Wednesday, September 16, 2009

Banned Books

I'm back at The Java House. I was standing in line waiting to order a Java House organic blend brew (yes, filter coffee) and someone comes up behind me and gives me the sort of squeeze that could crush ribs. It's Dragica, the Swiss Croatian who thinks I'm going home with her to marry her son. She's here writing, like me. It's a good place to write.

It's only 10.30, and already I've had two people chat to me about the International Writing Program (because of my bag) and one woman tell me she likes my skirt. I like this overt friendliness. It makes a person bubble first thing in the morning. Apart from that, I've been making faces with a little girl at the table next to me. Yes, I'm supposed to be writing!!!!!!!

But there's so much to look at. Like, the fascinating artworks on the wall, and the banned books brewed coffee line-up. You wait for your coffee to filter under a banned book number. It's like a mild form of political protest. Let's pour coffee on the powers that be that try to control what we read. Mine was number 7 today - Brave New World by Aldous Huxley (which I have read). Number 8 is Slaughterhouse Five by Kurt Vonnegut, which I just returned to the library.

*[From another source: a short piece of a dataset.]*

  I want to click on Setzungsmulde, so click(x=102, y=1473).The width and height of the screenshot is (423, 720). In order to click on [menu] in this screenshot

In America, the religious order is very strong and controlling and has caused many books to be banned in libraries and schools - books which question and provoke thought like 1984 by George Orwell and The Outsiders by S. E. Hinton which is about poverty and gangs, and how good kids get caught up in it because of where they are born and what becomes their community. Thank goodness, book-banning doesn't happen so much in New Zealand. Although I do remember Lockwood Smith trying to get The Color Purple by Alice Walker banned as a studied text at secondary school level. Did he succeed? I can't remember.


  1. What a wonderful opportunity you have been given through Creative New Zealand! I hope that it inspires you to new heights, and I hope that you get a chance to share your talent with others in America.

  2. Thanks. You're right. I feel very privileged to be given this chance. Your comment has given me some extra inspiration to write this morning, and perhaps I'll go along to see if the Iowa City Public Library would like me to read to children at some stage.